University of Rochester

Edward Titlebaum Named Vice Provost for Computing

August 9, 1996

Edward Titlebaum, professor of electrical engineering, has been appointed vice provost for computing. In that role, he will oversee strategic planning and University-wide coordination of informational technology issues. He also will oversee the telecommunications and networking operations that link the University's computers to each other and to the Internet.

While computing -- particularly academic computing -- is decentralized, the growing demand for information-sharing through a common network is a "centralized" University issue of rapidly- growing significance, Provost Phelps noted.

"In general, staying 'current' in computing is a tricky matter, for all the obvious reasons," Phelps said. "I'm pleased to have Ed Titlebaum directing this effort for the University. He brings to the job both excellent professional credentials and a long-standing commitment to helping the University in the areas of networking and telecommunications."

To discuss and consider such issues as network security and policies, and long-distance learning, Titlebaum said he will be establishing an Executive Computing Committee, whose members will be announced shortly.

"I would like to see the University move into the forefront of educational technology, at the same time as it moves into a demand-side environment for information," he said.

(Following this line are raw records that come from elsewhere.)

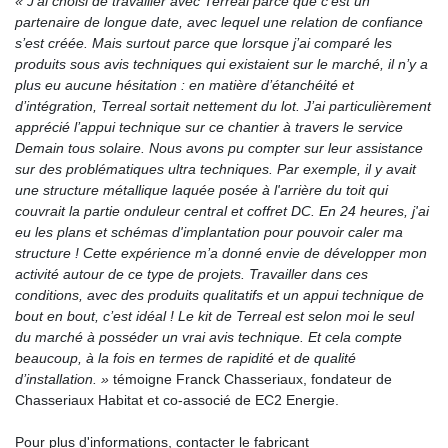
« J’ai choisi de travailler avec Terreal parce que c’est un
partenaire de longue date, avec lequel une relation de confiance
s’est créée. Mais surtout parce que lorsque j’ai comparé les
produits sous avis techniques qui existaient sur le marché, il n’y a
plus eu aucune hésitation : en matière d’étanchéité et
d’intégration, Terreal sortait nettement du lot. J’ai particulièrement
apprécié l’appui technique sur ce chantier à travers le service
Demain tous solaire. Nous avons pu compter sur leur assistance
sur des problématiques ultra techniques. Par exemple, il y avait
une structure métallique laquée posée à l'arrière du toit qui
couvrait la partie onduleur central et coffret DC. En 24 heures, j'ai
eu les plans et schémas d'implantation pour pouvoir caler ma
structure ! Cette expérience m’a donné envie de développer mon
activité autour de ce type de projets. Travailler dans ces
conditions, avec des produits qualitatifs et un appui technique de
bout en bout, c’est idéal ! Le kit de Terreal est selon moi le seul
du marché à posséder un vrai avis technique. Et cela compte
beaucoup, à la fois en termes de rapidité et de qualité
d’installation. »
témoigne Franck Chasseriaux, fondateur de
Chasseriaux Habitat et co-associé de EC2 Energie.
Pour plus d'informations,
contacter le fabricant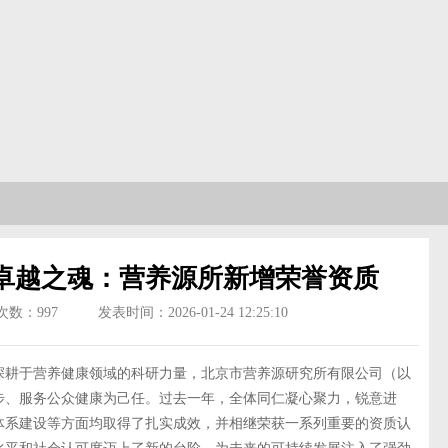
就卓越之魂：营养源所新增荣誉资质
次数：
997
发表时间：2026-01-24 12:25:10
耕于营养健康领域的科研力量，北京市营养源研究所有限公司（以
步、服务公众健康为己任。过去一年，全体同仁凝心聚力，锐意进
体系建设等方面均取得了扎实成效，并相继荣获一系列重要的资质认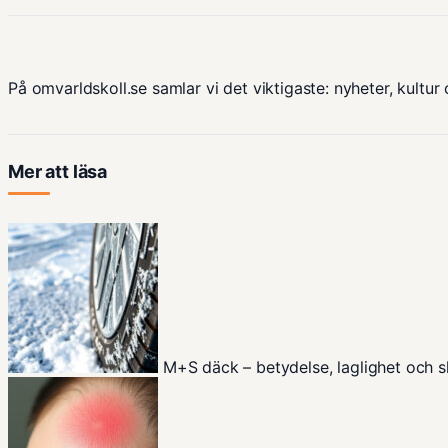
På omvarldskoll.se samlar vi det viktigaste: nyheter, kultur 
Mer att läsa
M+S däck – betydelse, laglighet och 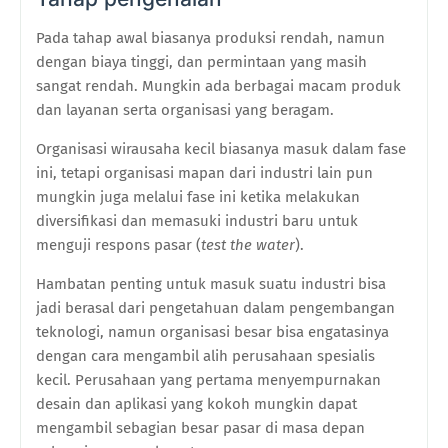
Pada tahap awal biasanya produksi rendah, namun
dengan biaya tinggi, dan permintaan yang masih
sangat rendah. Mungkin ada berbagai macam produk
dan layanan serta organisasi yang beragam.
Organisasi wirausaha kecil biasanya masuk dalam fase
ini, tetapi organisasi mapan dari industri lain pun
mungkin juga melalui fase ini ketika melakukan
diversifikasi dan memasuki industri baru untuk
menguji respons pasar (
test the water
).
Hambatan penting untuk masuk suatu industri bisa
jadi berasal dari pengetahuan dalam pengembangan
teknologi, namun organisasi besar bisa engatasinya
dengan cara mengambil alih perusahaan spesialis
kecil. Perusahaan yang pertama menyempurnakan
desain dan aplikasi yang kokoh mungkin dapat
mengambil sebagian besar pasar di masa depan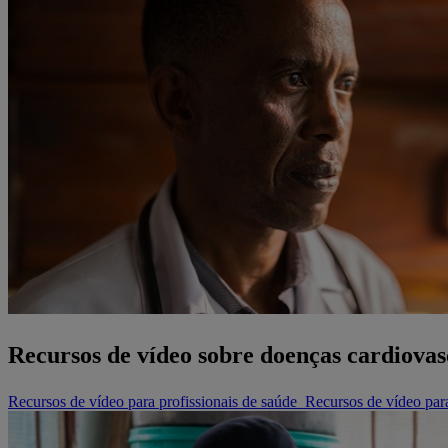
Recursos de vídeo sobre doenças cardiovas
Recursos de vídeo para profissionais de saúde
Recursos de vídeo par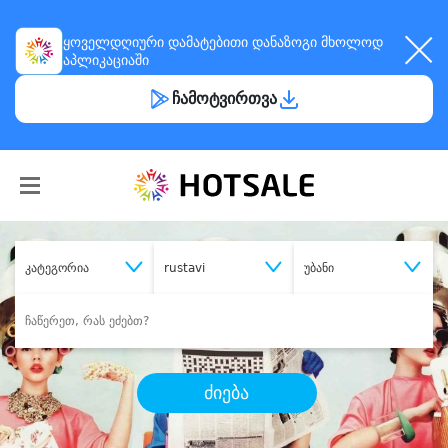
ყოველდღიური
დამატებითი დანაზოგი
მხოლოდ
აპლიკაციაში
ჩამოტვირთვა
კატეგორია
rustavi
უბანი
ძიება
შეიძინე
სასურველი მომსახურება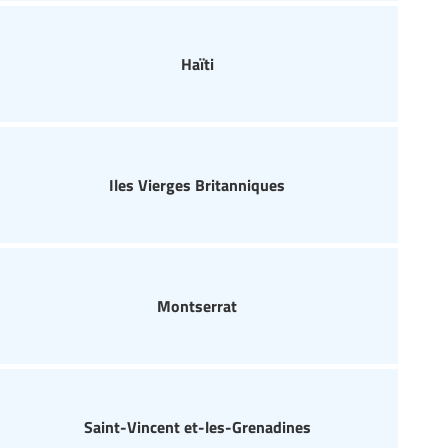
Haïti
Iles Vierges Britanniques
Montserrat
Saint-Vincent et-les-Grenadines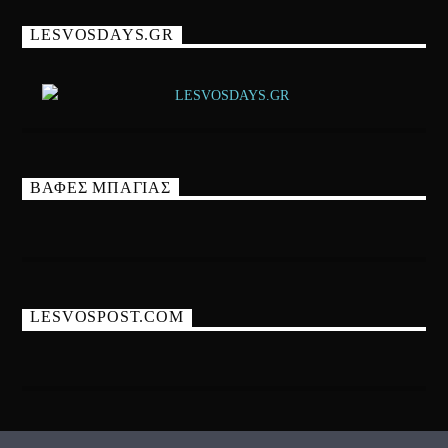
LESVOSDAYS.GR
ΒΑΦΕΣ ΜΠΑΓΙΑΣ
LESVOSPOST.COM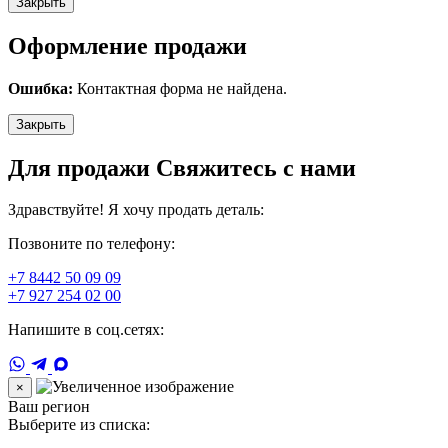
Закрыть
Оформление продажи
Ошибка:
Контактная форма не найдена.
Закрыть
Для продажи Свяжитесь с нами
Здравствуйте! Я хочу продать деталь:
Позвоните по телефону:
+7 8442 50 09 09
+7 927 254 02 00
Напишите в соц.сетях:
×
Ваш регион
Выберите из списка: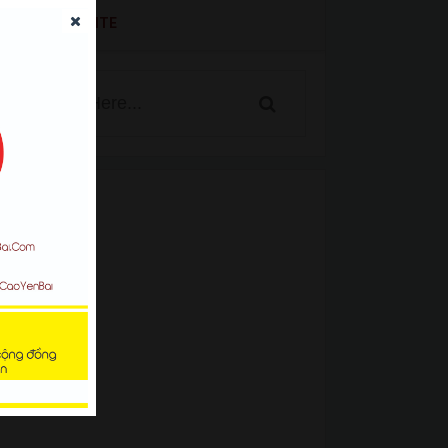
SEARCH WEBSITE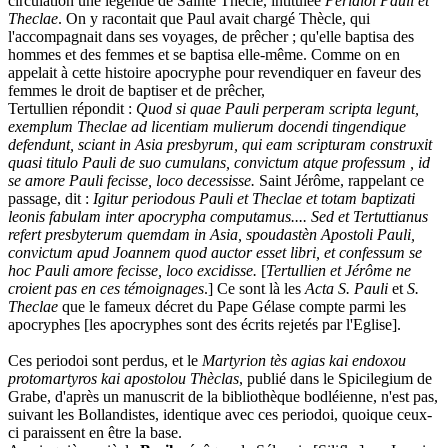
circulation une légende de Sainte Thècle, intitulée
Peridioi Pauli et
Theclae
. On y racontait que Paul avait chargé Thècle, qui
l'accompagnait dans ses voyages, de prêcher ; qu'elle baptisa des
hommes et des femmes et se baptisa elle-même. Comme on en
appelait à cette histoire apocryphe pour revendiquer en faveur des
femmes le droit de baptiser et de prêcher,
Tertullien répondit :
Quod si quae Pauli perperam scripta legunt,
exemplum Theclae ad licentiam mulierum docendi tingendique
defendunt, sciant in Asia presbyrum, qui eam scripturam construxit
quasi titulo Pauli de suo cumulans, convictum atque professum , id
se amore Pauli fecisse, loco decessisse.
Saint Jérôme, rappelant ce
passage, dit :
Igitur periodous Pauli et Theclae et totam baptizati
leonis fabulam inter apocrypha computamus.... Sed et Tertuttianus
refert presbyterum quemdam in Asia, spoudastèn Apostoli Pauli,
convictum apud Joannem quod auctor esset libri, et confessum se
hoc Pauli amore fecisse, loco excidisse.
[
Tertullien et Jérôme ne
croient pas en ces témoignages
.] Ce sont là les
Acta S. Pauli
et
S.
Theclae
que le fameux décret du Pape Gélase compte parmi les
apocryphes [les apocryphes sont des écrits rejetés par l'Eglise].
Ces periodoi sont perdus, et le
Martyrion tès agias kai endoxou
protomartyros kai apostolou Thèclas
, publié dans le Spicilegium de
Grabe, d'après un manuscrit de la bibliothèque bodléienne, n'est pas,
suivant les Bollandistes, identique avec ces periodoi, quoique ceux-
ci paraissent en être la base.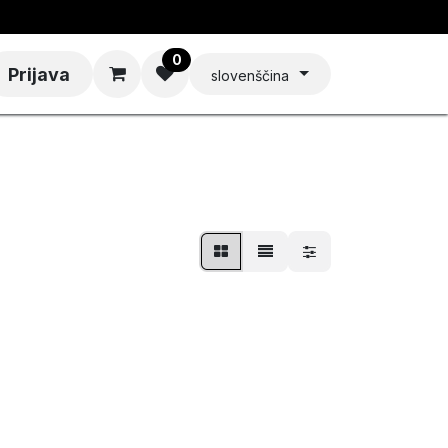
0
Prijava
slovenščina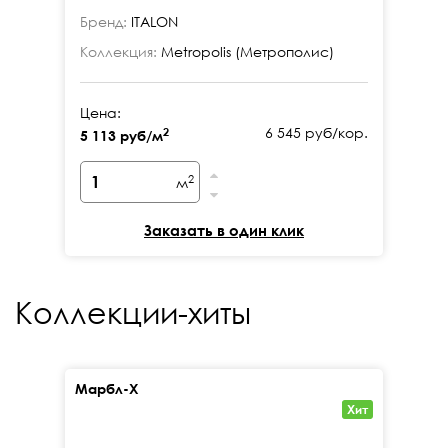
Бренд:
ITALON
Бр
Коллекция:
Metropolis (Метрополис)
Ко
Цена:
Це
6 545 руб/кор.
2
5 113 руб/м
5 
2
м
Заказать в один клик
Коллекции-хиты
Марбл-Х
Кал
Хит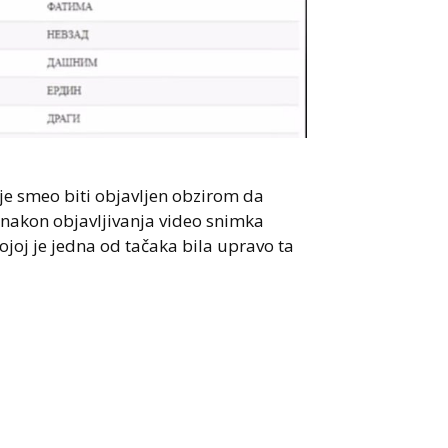
je smeo biti objavljen obzirom da
h nakon objavljivanja video snimka
joj je jedna od tačaka bila upravo ta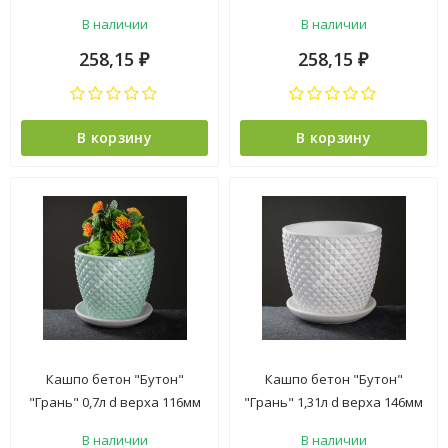
V6л Белая М5352 (ЗПИ
V6л Черная М5142 (ЗПИ
В наличии
В наличии
"Альтернатива") *1/5
"Альтернатива") *1/5
258,15
258,15
₽
₽
В корзину
В корзину
Кашпо бетон "Бутон"
Кашпо бетон "Бутон"
"Грань" 0,7л d верха 116мм
"Грань" 1,31л d верха 146мм
h110мм с поддоном Зеленый
h130мм с поддоном Белый
В наличии
В наличии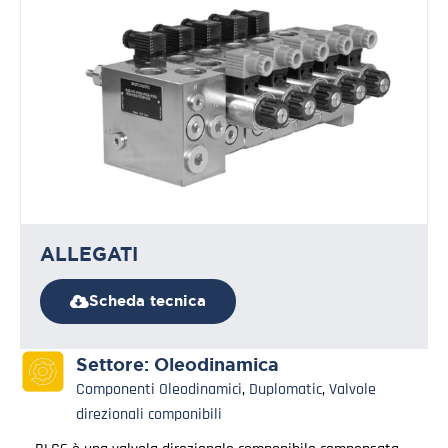
ALLEGATI
Scheda tecnica
Settore:
Oleodinamica
Componenti Oleodinamici
,
Duplomatic
,
Valvole
direzionali componibili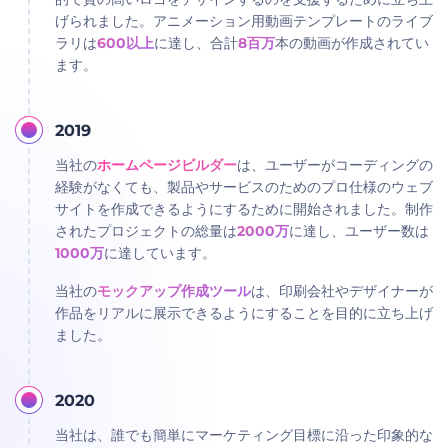
げられました。アニメーション用動画テンプレートのライブ
ラリは
600以上
に達し、合計
8百万
本の動画が作成されてい
ます。
2019
当社の
ホームページビルダー
は、ユーザーがコーディングの
経験がなくても、製品やサービスのためのプロ仕様のウェブ
サイトを作成できるようにするために開始されました。制作
されたプロジェクトの総量は
2000万
に達し、ユーザー数は
1000万
に達しています。
当社の
モックアップ作成ツール
は、印刷会社やデザイナーが
作品をリアルに展示できるようにすることを目的に立ち上げ
ました。
2020
当社は、誰でも簡単にマーケティング目標に沿った印象的な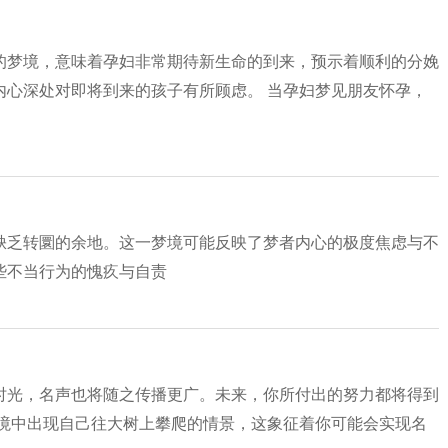
的梦境，意味着孕妇非常期待新生命的到来，预示着顺利的分娩
内心深处对即将到来的孩子有所顾虑。 当孕妇梦见朋友怀孕，
缺乏转圜的余地。这一梦境可能反映了梦者内心的极度焦虑与不
些不当行为的愧疚与自责
时光，名声也将随之传播更广。未来，你所付出的努力都将得到
梦境中出现自己往大树上攀爬的情景，这象征着你可能会实现名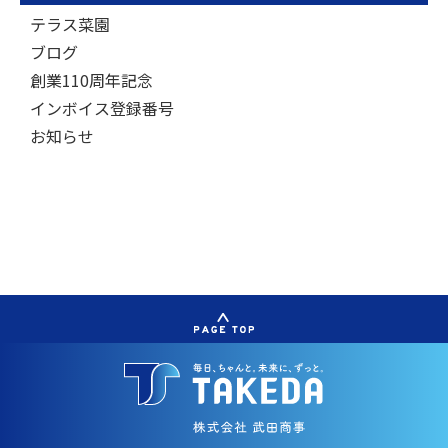
テラス菜園
ブログ
創業110周年記念
インボイス登録番号
お知らせ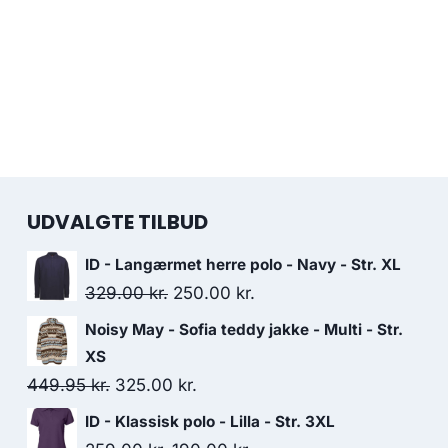
UDVALGTE TILBUD
ID - Langærmet herre polo - Navy - Str. XL
Original
Current
329.00
kr.
250.00
kr.
price
price
Noisy May - Sofia teddy jakke - Multi - Str.
was:
is:
XS
329.00 kr..
250.00 kr..
Original
Current
449.95
kr.
325.00
kr.
price
price
ID - Klassisk polo - Lilla - Str. 3XL
was:
is:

A faculty member at Rochester since 1964, Titlebaum's research interests have included radar and sonar signal design, and wireless and cellular communication. He has also conducted research on whale and dolphin echolocation and communications, and helped to create and install some of Strong Memorial Hospital's first ultrasound equipment in the 1970s.

Titlebaum has taught undergraduate and graduate courses on computing and communications, and has chaired a number of the University's technology committees, including the Committee on Networking and Telecommunications in the late 1980s. For a number of years he has been a member of the provost's Academic Computing Executive Committee.